Solidarity rights as second-generation, positive rights have been recognized as a core notion embedded in the Universal Declaration of Human Rights (1948; Wronka, 2008). In a recent report entitled, Solidarity: Reflections on an Emerging Concept in Bioethics, Prainsack and Buyx (2011) describe the genesis of the concept of solidarity and its roots in modern communitarianism, or approaches that put the collective or community at the center of social life including promotion of social cohesion, shared values and goals, and pursuit of a common good. Prainsack & Buyx (2011) also comment that solidarity typically has a meaning of sharing costs to benefit others including financial and emotional costs. As the authors suggest, while solidarity may overlap to some extent with concepts such as responsibility, moral accountability, trust, reciprocity, charity, and altruism, it has its own unique meanings that may in part embrace some of the meanings suggested by these former concepts but stakes out new grounds of meaning as well. For our purposes and focus on the NHDD campaign, the concept of solidarity resonates with the goals of inviting communities to carry some of the costs of planning in advance for improved public health for all members of the society, and relieving the burdens of serious illness. Standing in solidarity invokes a call to action and to provide mutual assistance that goes beyond what we traditionally understand as empathy, although the provision of empathic, compassionate care on the ground in working with patients and families would be a demonstration of solidarity. Solidarity may have multiple meanings in the context of health care decision making such as making timely referrals to hospice and palliative care for those who are seriously ill, promoting health literacy, working toward the elimination of health disparities, hand-feeing a loved one who can no longer eat on his or her own, or honoring the dignity and personhood of those who may not be able to advocate for themselves due to diminished capacities. At the systems level, public deliberation and discourse about solidarity will involve consideration of just allocation of resources so that no one will die alone or in pain and suffering.

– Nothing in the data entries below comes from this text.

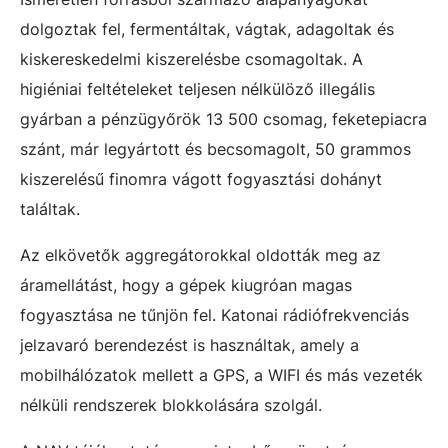
dolgoztak fel, fermentáltak, vágtak, adagoltak és
kiskereskedelmi kiszerelésbe csomagoltak. A
higiéniai feltételeket teljesen nélkülöző illegális
gyárban a pénzügyőrök 13 500 csomag, feketepiacra
szánt, már legyártott és becsomagolt, 50 grammos
kiszerelésű finomra vágott fogyasztási dohányt
találtak.
Az elkövetők aggregátorokkal oldották meg az
áramellátást, hogy a gépek kiugróan magas
fogyasztása ne tűnjön fel. Katonai rádiófrekvenciás
jelzavaró berendezést is használtak, amely a
mobilhálózatok mellett a GPS, a WIFI és más vezeték
nélküli rendszerek blokkolására szolgál.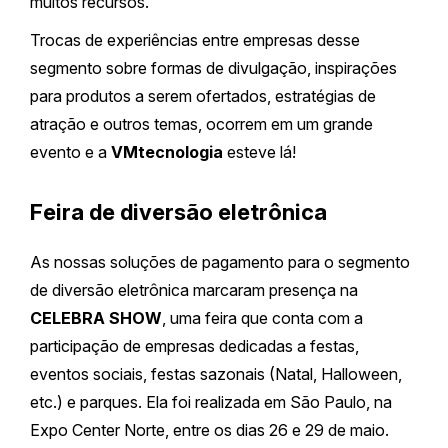
muitos recursos.
Trocas de experiências entre empresas desse
segmento sobre formas de divulgação, inspirações
para produtos a serem ofertados, estratégias de
atração e outros temas, ocorrem em um grande
evento e a
VMtecnologia
esteve lá!
Feira de diversão eletrônica
As nossas soluções de pagamento para o segmento
de diversão eletrônica marcaram presença na
CELEBRA SHOW
, uma feira que conta com a
participação de empresas dedicadas a festas,
eventos sociais, festas sazonais (Natal, Halloween,
etc.) e parques. Ela foi realizada em São Paulo, na
Expo Center Norte, entre os dias 26 e 29 de maio.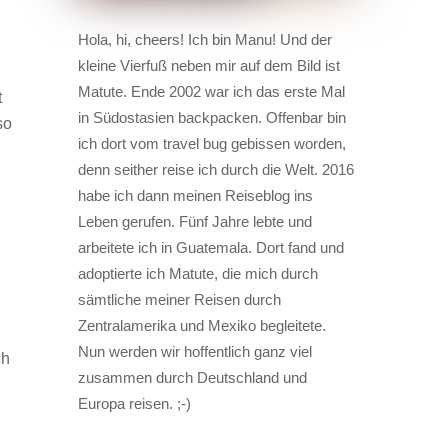
Hola, hi, cheers! Ich bin Manu! Und der
kleine Vierfuß neben mir auf dem Bild ist
Matute. Ende 2002 war ich das erste Mal
t
in Südostasien backpacken. Offenbar bin
so
ich dort vom travel bug gebissen worden,
denn seither reise ich durch die Welt. 2016
habe ich dann meinen Reiseblog ins
Leben gerufen. Fünf Jahre lebte und
arbeitete ich in Guatemala. Dort fand und
adoptierte ich Matute, die mich durch
sämtliche meiner Reisen durch
Zentralamerika und Mexiko begleitete.
Nun werden wir hoffentlich ganz viel
ch
zusammen durch Deutschland und
Europa reisen. ;-)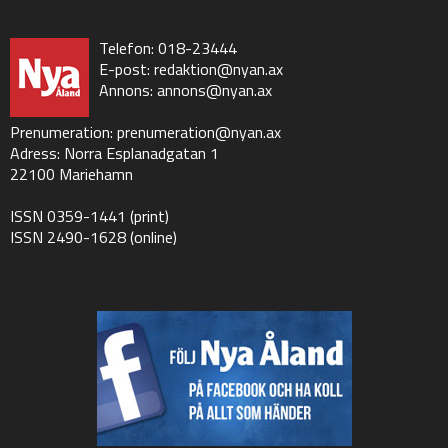
Telefon: 018-23444
E-post:
redaktion@nyan.ax
Annons:
annons@nyan.ax
Prenumeration:
prenumeration@nyan.ax
Adress: Norra Esplanadgatan 1
22100 Mariehamn
ISSN 0359-1441 (print)
ISSN 2490-1628 (online)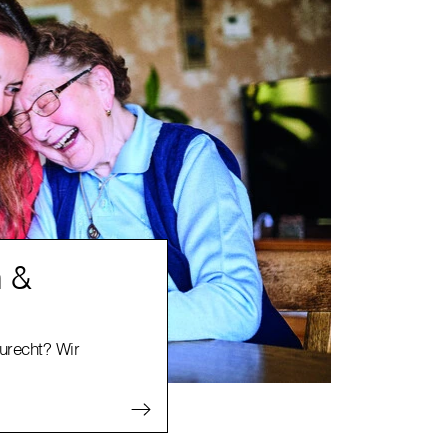
n &
zurecht? Wir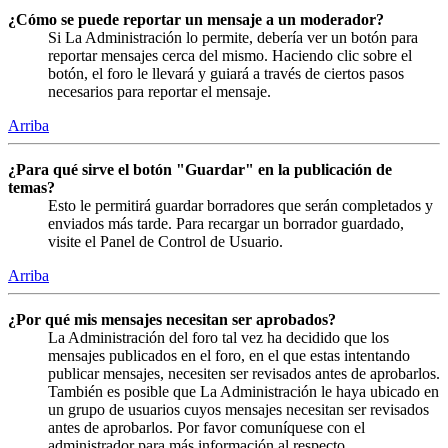
¿Cómo se puede reportar un mensaje a un moderador?
Si La Administración lo permite, debería ver un botón para
reportar mensajes cerca del mismo. Haciendo clic sobre el
botón, el foro le llevará y guiará a través de ciertos pasos
necesarios para reportar el mensaje.
Arriba
¿Para qué sirve el botón "Guardar" en la publicación de
temas?
Esto le permitirá guardar borradores que serán completados y
enviados más tarde. Para recargar un borrador guardado,
visite el Panel de Control de Usuario.
Arriba
¿Por qué mis mensajes necesitan ser aprobados?
La Administración del foro tal vez ha decidido que los
mensajes publicados en el foro, en el que estas intentando
publicar mensajes, necesiten ser revisados antes de aprobarlos.
También es posible que La Administración le haya ubicado en
un grupo de usuarios cuyos mensajes necesitan ser revisados
antes de aprobarlos. Por favor comuníquese con el
administrador para más información al respecto.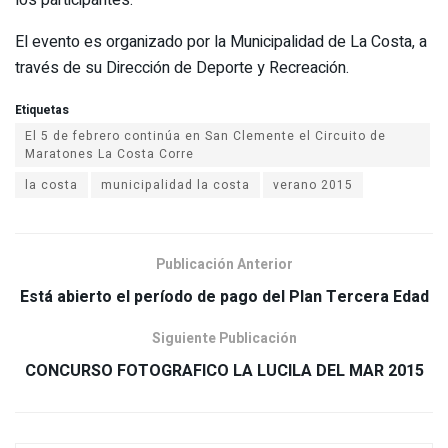
El evento es organizado por la Municipalidad de La Costa, a
través de su Dirección de Deporte y Recreación.
Etiquetas
El 5 de febrero continúa en San Clemente el Circuito de
la costa
municipalidad la costa
verano 2015
Publicación Anterior
Está abierto el período de pago del Plan Tercera Edad
Siguiente Publicación
CONCURSO FOTOGRAFICO LA LUCILA DEL MAR 2015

As we move forward into the next decades, we will deepen our understanding of how we as social workers and as members of our communities may draw upon the traditions and values of social work by giving full life to social solidarity and social justice in the practice of making good health care decisions for ourselves and with others to whom we stand in ethical relation.
Thank you for the opportunity to share these thoughts with you in honor of National Health Care Decisions Day.
Morrissey, MB (2012). Surrogate decision making: The surrogate’s value. In Doka, K. J., Tucci, A. S. , Corr, C. A., & Jennings, B., (Eds.), End-of-life ethics: A case study approach (pp. 63-84). Washington, DC: Hospice Foundation of America.
Prainsack, B., & Buyx, A. (2011). Solidarity: Reflections on an Emerging Concept in Bioethics. Wiltshire, UK: Nuffield Foundation.
United Nations (1948). The Universal Declaration of Human Rights.
Wronka, J. (2008). Human rights and social justice: Social action and service for the helping professions. Thousand Oaks, CA: Sage.